[Start of section]

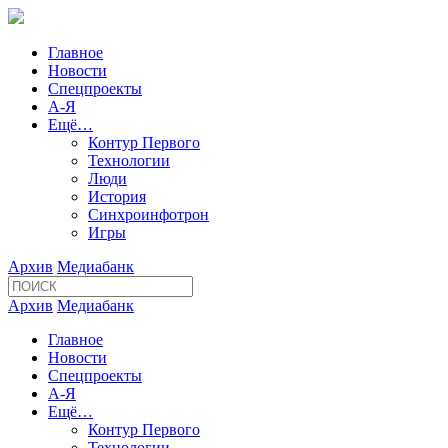
Главное
Новости
Спецпроекты
А-Я
Ещё…
Контур Первого
Технологии
Люди
История
Синхроинфотрон
Игры
Архив
Медиабанк
Архив
Медиабанк
Главное
Новости
Спецпроекты
А-Я
Ещё…
Контур Первого
Технологии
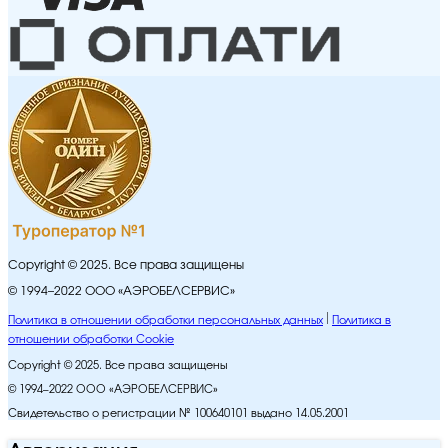
Copyright © 2025. Все права защищены
© 1994–2022 ООО «АЭРОБЕЛСЕРВИС»
Политика в отношении обработки персональных данных
Политика в
отношении обработки Cookie
Copyright © 2025. Все права защищены
© 1994–2022 ООО «АЭРОБЕЛСЕРВИС»
Свидетельство о регистрации № 100640101 выдано 14.05.2001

[End of section]

## What you have to do:
Go through the entries above and copy each line holding the string "обработки".

## Task output:
Политика в отношении обработки персональных данных
отношении обработки Cookie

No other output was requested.